Beating the palliative burn-out

One of the most frequent questions I get as a palliative doctor is, “How do you do it—day in and day out?” While burn-out certainly isn’t something that’s isolated to my field of practice, I will say that the toll this line of work can take on you both emotionally and physically is extremely high. Anyone who goes into this speciality and thinks they’re going to be immune to burning out probably doesn’t have a realistic understanding of what this line of work entails.

In fact, seeing families going through difficult times does, in many ways, give me an additional insight into what the effect is of this work on my own well-being. People don’t realize that emotions like grief take an incredible toll on your body. And one of the most important things I tell the families and friends of patients is that it’s incredibly important that you take care of yourself.
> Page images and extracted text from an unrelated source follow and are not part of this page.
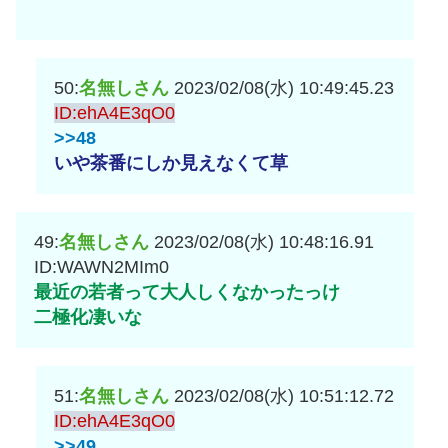
50:
名無しさん
2023/02/08(水) 10:49:45.23
ID:ehA4E3qO0
>>48
いや茶番にしか見えなくて草
49:
名無しさん
2023/02/08(水) 10:48:16.91
ID:WAWN2MIm0
最近の若者って大人しくなかったっけ
二極化凄いな
51:
名無しさん
2023/02/08(水) 10:51:12.72
ID:ehA4E3qO0
>>49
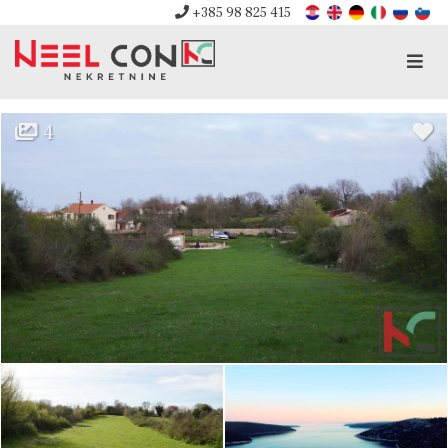
+385 98 825 415
Men
4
We’re so focused on taking care of our loved one, that we forget that if we neglect ourselves we won’t be any good to anyone.

Obviously the best tact is to choose something that works for your personality and interests. The most important thing is that you aware that burn-out happens to everyone, and that you need to take steps to avoid it.

Coping mechanisms can include a huge wide variety of things: hobbies or crafts, reading, counselling, or just talking about your emotions, sports, movies, writing, cooking, listening to music.

It’s obviously a very individual thing, but the bottom line is that you make the effort to recognize that exhaustion and burn-out are normal, and that you should never ignore it. But you can do a great deal to help prevent it.

So what do I do? I’ve found that the most important things for me to do are to make sure that I eat well and get a full 8 hours of rest every day (this doesn’t necessarily mean sleep). It’s important that you have decompression time where you can not only unwind, but process everything that’s gone on during the day in a positive way. Then I make sure to get some physical activity during the day. For me, the best way to do this is to take my dog Chase out for walks. Not only do I get the exercise and fresh air that helps physically, but I also get the emotional benefit of a little ‘pet therapy’ from Chase (it’s no myth that people with tend to have lower blood pressure and cholesterol!).

And remember, never be afraid to ask for help. Palliative practioners and caregivers take a lot on their shoulders each day, it’s important to take some of that weight off whenever you can.